The Proposal would reverse a previous finding issued by EPA under the Obama Administration, that regulation of hazardous air pollutant (HAP) emissions from EGUs under the MATS Rule was “appropriate and necessary” but would nonetheless leave the rule in effect. The Proposal also concludes that more stringent HAP emission limits are not warranted by the required risk and technology reviews.

The MATS Rule was finalized in 2012 and was based on an EPA finding that regulation of HAP emissions from EGUs was “appropriate and necessary.” But, in making its finding, EPA did not consider the cost of regulation. This decision was challenged by numerous petitioners and ultimately was heard by the U.S. Supreme Court in Michigan v. EPA.

In 2015, just two months after the compliance deadline, the Court ruled that EPA had acted unreasonably by concluding that the cost of regulation need not be considered in determining whether it is appropriate to regulate EGU HAPs emissions.
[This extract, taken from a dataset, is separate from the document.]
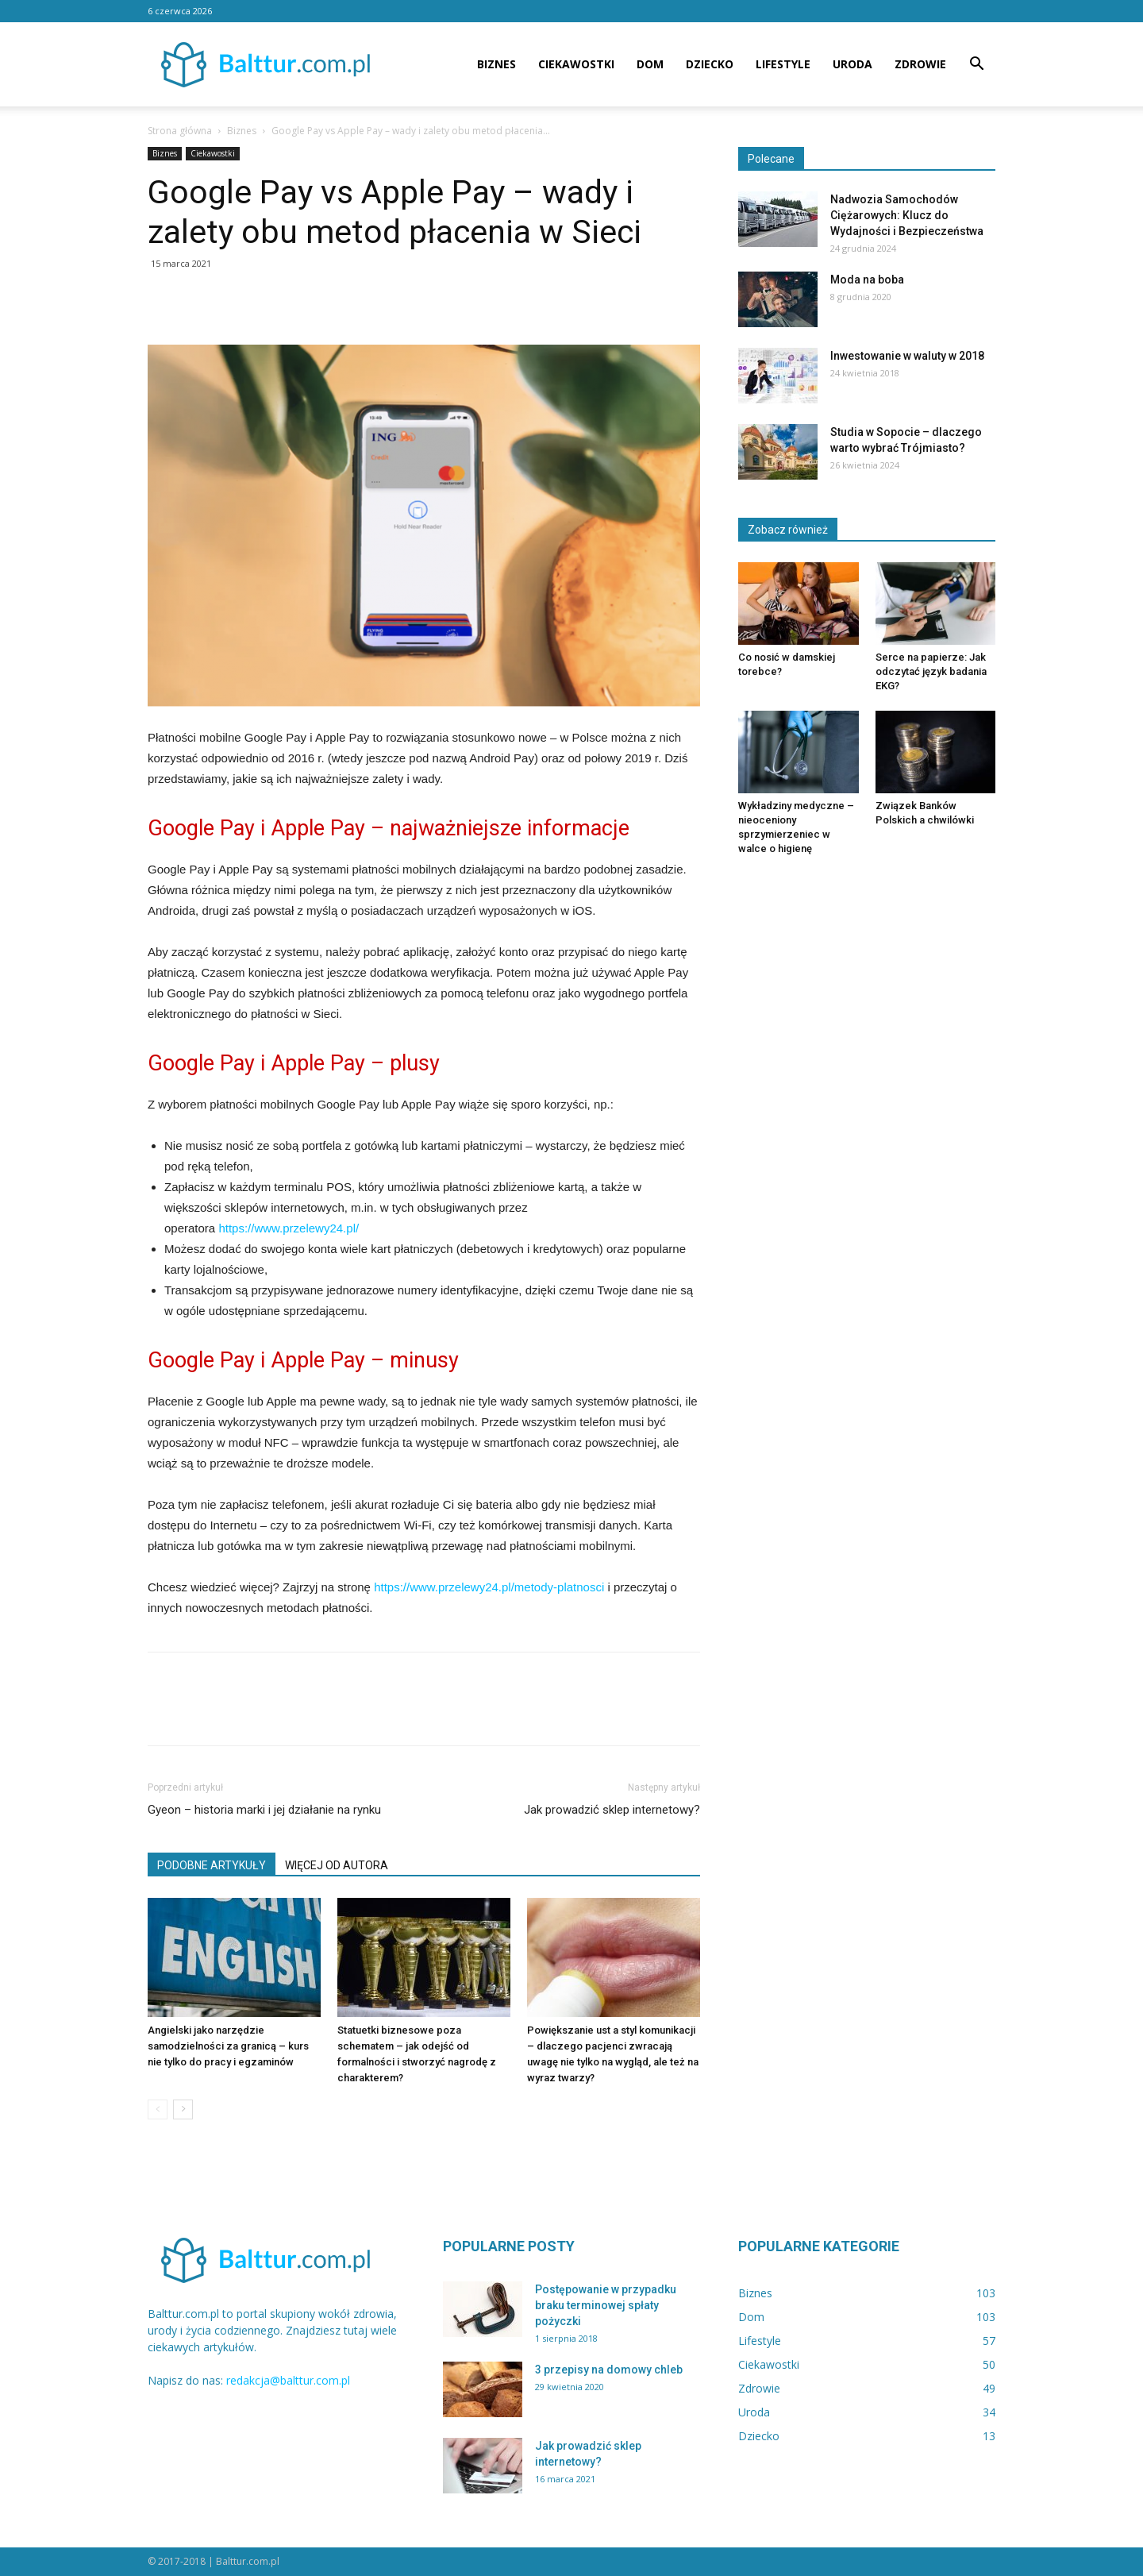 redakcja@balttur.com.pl (288, 2380)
In response to the Supreme Court’s decision in Michigan, EPA issued a supplemental finding in 2016 concluding that even after considering cost, it remained appropriate to regulate EGU HAP emissions. One of the theories EPA used to justify its 2016 Supplemental Finding was that the co-benefits of regulating EGU HAP emissions outweighed the costs of regulation.

EPA’s current rulemaking proposes to rescind and replace the 2016 Supplemental Finding.

In the Proposal, EPA concludes its 2016 Supplemental Finding was flawed, in part due to its reliance on co-benefits to justify MATS. Instead, EPA now says the previous finding should not have relied on co-benefit reductions as a primary justification for MATS.

Despite proposing to find the regulation of EGU HAP emission is not appropriate and necessary, EPA is not proposing to rescind MATS or delist EGUs from the list of sources regulated because EPA was previously precluded from delisting EGUs by the D.C. Circuit in New Jersey v EPA decided in 2008.

Nevertheless, the EPA does ask for comment on whether it is authorized to rescind MATS or may even be compelled to do so if it finalizes the Proposal as currently drafted. However, if the EPA finalizes the rule as proposed, the main impact of the Proposal would be to establish precedent for how cost-benefit analyses should be performed in the future and would not impact MATS itself.

EPA concludes that the residual risk from EGU HAP emissions does not warrant making the MATS emission limits more stringent and that no new technologies have been developed since the MATS Rule was finalized that would support more stringent standards.

Although the shutdown of the federal government delayed publication of the Proposal in the Federal Register, the comment period will be open for 60 days once the Proposal is published.

What this means to you
If the EPA finalizes the MATS rule as proposed, the main impact of the Proposal would be to establish precedent for how cost-benefit analyses should be performed in the future and would not impact MATS itself.